Le lendemain, à 6h45, la voix du Premier ministre Lansana Béavogui chevrotait en parlant de quelqu’un au passé, finalement, «… notre camarade responsable suprême de la Révolution était… » J’ai filé en vitesse chez Gaucher, le comptable, qui sortait de sa chambre : Sékou Touré est mort, lui dis-je en soussou.
« Allez parler de ça loin d’ici, qu’on ne vous entende pas chez moi ! » avait dit son père. Je dis à Gaucher d’ouvrir sa radio, toutes les langues nationales se relayaient l’information. Dans toutes les concessions, les gens étaient attroupés autour de la radio. A 7 heures, tout Conakry était en émoi. Il y avait même qui demandaient « Est-ce que c’est vrai, ça ? ».

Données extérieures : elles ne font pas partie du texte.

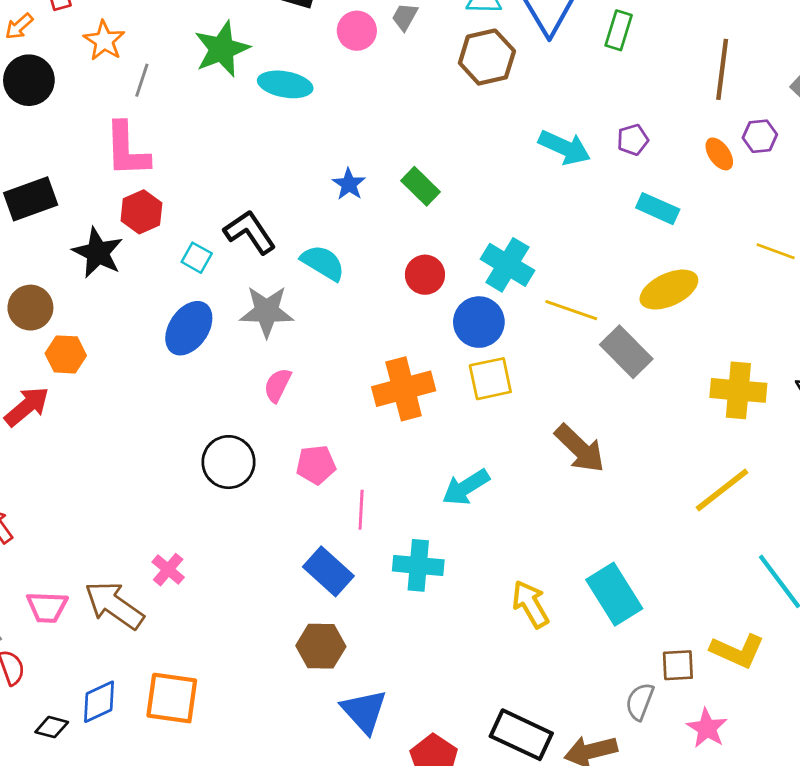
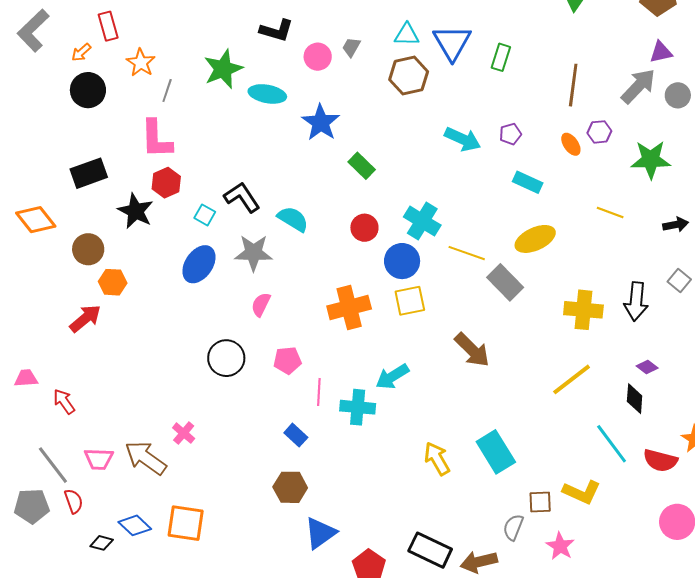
blue star: (349, 184) -> (321, 123), moved, size x1.6
cyan cross: (418, 565) -> (358, 407), moved
blue rectangle: (328, 571) -> (296, 435), size x0.7
blue diamond: (99, 702) -> (135, 525), turned 68
blue triangle: (364, 711) -> (320, 533), turned 36

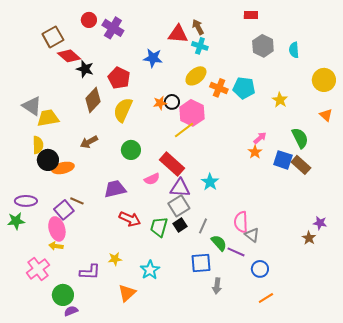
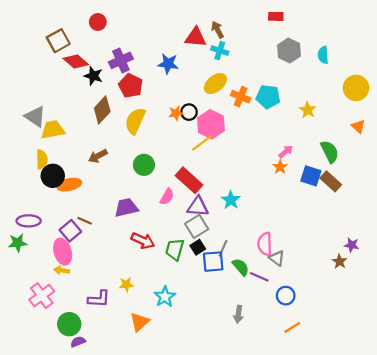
purple cross: (113, 28) -> (121, 60), moved, turned 35
pink semicircle: (152, 179) -> (167, 197), turned -35
blue square: (201, 263) -> (213, 262), moved

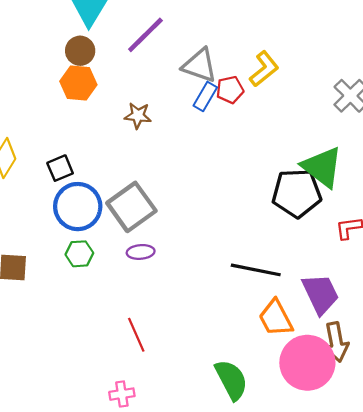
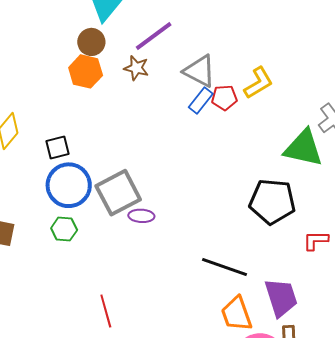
brown star: (138, 116) -> (136, 68), moved
green triangle: (322, 167) -> (303, 148), moved, turned -33
purple ellipse: (141, 252) -> (141, 216), moved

L’heure d’arrivée du corps est communiquée. Tout Conakry s’est massé des deux côtés de l’autoroute. Un cercueil drapé du rouge-jaune-vert était sur un camion militaire qui roulait au pas devant une foule compacte en pleurs et en lamentations. Certains roulaient par terre. L’hystérie avait gagné la population.
J’avais personnellement été intrigué par la longueur étriquée du cercueil. Je n’ai pas eu l’occasion de serrer la main de Sékou Touré, mais il s’est arrêté à 50 centimètres de moi en 1967. Ce jour-là, les collégiens ont été demandés à la Case de Bellevue, je ne sais plus pourquoi. On nous a placés pour la haie. Les manguiers greffés qui sont devenus de grands arbres n’avaient que la taille d’un homme, et ils portaient des fruits abondants. Les collégiens les avaient vandalisés devant des militaires de garde.
Quand Sékou passa au milieu de la haie, les filles crièrent si fort qu’il a fait halte à quelques centimètres, comme Dadis avait fait halte face à moi à la RTG pour une photo qui a fait longtemps la Une de l’indépendant.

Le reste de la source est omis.